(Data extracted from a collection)
=-=-=

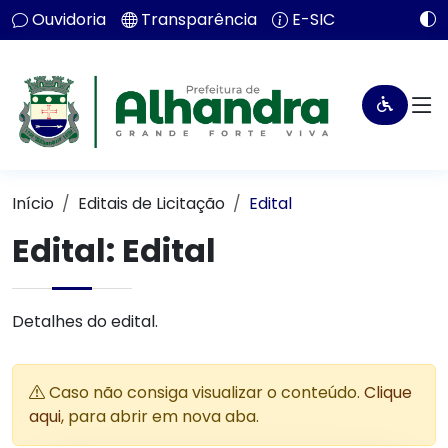
Ouvidoria
Transparência
E-SIC
Início
Editais de Licitação
Edital
Edital: Edital
Detalhes do edital.
Caso não consiga visualizar o conteúdo.
Clique
aqui
, para abrir em nova aba.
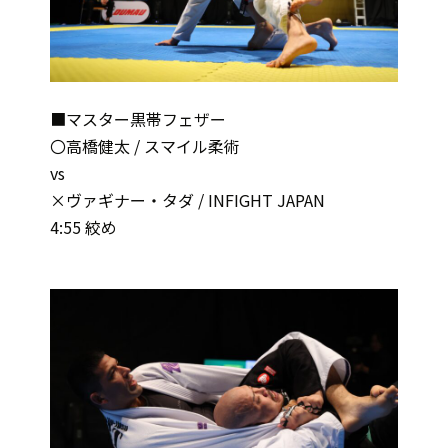
■マスター黒帯フェザー
〇高橋健太 / スマイル柔術
vs
×ヴァギナー・タダ / INFIGHT JAPAN
4:55 絞め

=-=-=

Starting with the top line, write out all the data above exactly; keep the pictures out.

Ouvidoria
Transparência
E-SIC
Início
Editais de Licitação
Edital
Edital: Edital
Detalhes do edital.
Caso não consiga visualizar o conteúdo.
Clique
aqui
, para abrir em nova aba.
■マスター黒帯フェザー
〇高橋健太 / スマイル柔術
vs
×ヴァギナー・タダ / INFIGHT JAPAN
4:55 絞め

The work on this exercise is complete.